The Fallacy of the Right Ad, to the Right Person, Constantly

The Cambridge Analytica story is making me backtrack on some of the ways I once assessed Facebook’s position on the malign/benign spectrum, when it comes to data privacy. Years ago, back when some privacy-hawkish friends and acquaintances of mine were still resisting setting up Facebook accounts—we’re talking 2009, 2010—we had a lot of heated discussions about this. The anti-Facebookers were usually concerned with the often highly personal information users shared with Facebook without thinking about it, specifically worried that Facebook’s business was somehow reliant on that information. Their aspirations. Their ambitions. The details of their closest relationships.

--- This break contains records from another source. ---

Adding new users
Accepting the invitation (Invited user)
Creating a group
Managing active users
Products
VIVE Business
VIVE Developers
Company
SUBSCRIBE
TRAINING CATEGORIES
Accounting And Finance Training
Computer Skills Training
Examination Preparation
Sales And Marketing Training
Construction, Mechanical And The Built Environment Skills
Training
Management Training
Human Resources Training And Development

My rebuttal was always something like: All of that stuff is too ethereal for Facebook. They can’t monetize it. They want to know where you are, what you’re interested in buying, what you and your friends do for fun, or specifically what they pay money to do for fun. The stuff you share that’s genuinely personal and private—most of it has zero marketing value, so Facebook isn’t going to touch it.

Um, yeah… A lot can change in eight or nine years, I suppose. I didn’t really predict how much more sophisticated data processing was going to get, nor how adroitly marketers would figure out how far they could take that data processing power. And now Cambridge Analytica is a thing, or rather we’ve found out it’s been a thing for years.

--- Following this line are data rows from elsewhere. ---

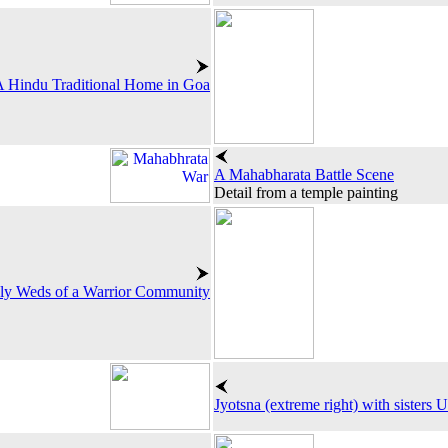
 Hindu Traditional Home in Goa
A Mahabharata Battle Scene
Detail from a temple painting
y Weds of a Warrior Community
Jyotsna (extreme right) with sisters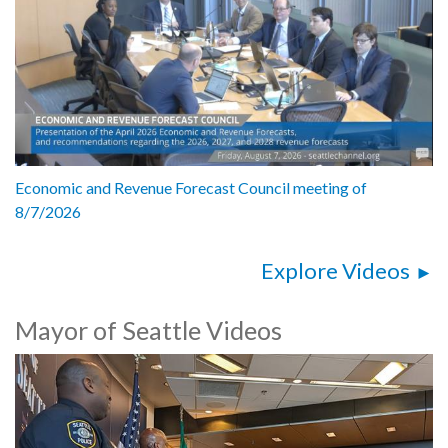
Economic and Revenue Forecast Council meeting of
8/7/2026
Explore Videos
Mayor of Seattle Videos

In his Marketing Week column, marketing professor Mark Ritson recently dug into this issue—how marketers have seen a way to use Facebook data to target really precisely, at any moment of the day or night, and as such they’ve taken that opportunity and run with it. To Ritson, there’s a classic marketer’s error at play here. Product orientation gets marketers so focused on creating demand for their product that they lose sight of what the consumer actually needs and is asking for. It gets marketers hung up on convincing the consumer of something, rather than serving them. And another addendum I’ll throw in is that marketers will tend to be around other marketers, who are way more interested in “telling their brand’s story” than the audience is.

I was at an ad tech meetup some years back, listening to a marketer talk about how shorter or longer video ad breaks opened up so many new ways for brands to tell their story. Another person butted in and said he didn’t care about her brand’s story—he cared about watching some Netflix in the comfort of his own living room, possibly in an inebriated state. I think about that conversation a lot whenever I hear or read about how super-relevant messaging is a “service” to consumers. It’s a service they’re not asking for. More often than not, what they want is not a more relevant ad, but to be left alone.

Ritson’s column argues technology is closing the gap between users’ “paranoid fantasy” of constant digital surveillance and marketers’ less sexy day-to-day reality. And he argues that in the case of a Cambridge Analytica, that gap is closing through the use of data profiles that don’t need to exist for marketers to do their work. Just because you can target really precisely, really personally, doesn’t mean you should.

Or maybe that’s not the whole of the picture. Advertising that hits the user when it’s truly relevant can be a service—in the right context. Now, it’s in the nature of marketers to want to cast a wide net. The publisher’s role is to say, “Don’t aim there, aim here. Here is where our users are more likely to be receptive to what you want to tell them.”

Publishers know more about their own audiences than anyone. Heck, you can argue many pubs have a more objective view on their audiences than some people who are in those audiences. First-party data holds crucial insights about what the audience wants, and it can show publishers and their buy-side partners how and when to target that audience in a way that doesn’t feel invasive.

Sure, users want to read or watch their stuff in peace, without being advertised to constantly. The precision we can get out of data insights ought to necessitate fewer ads, with less guesswork behind it. As advertising becomes more personal and more personalized, it’s increasingly important to sort out the right context from the wrong context. That’s publishers’ job now—one way to capitalize on marketers’ zeal, while making sure users keep coming back to the site without feeling crept on.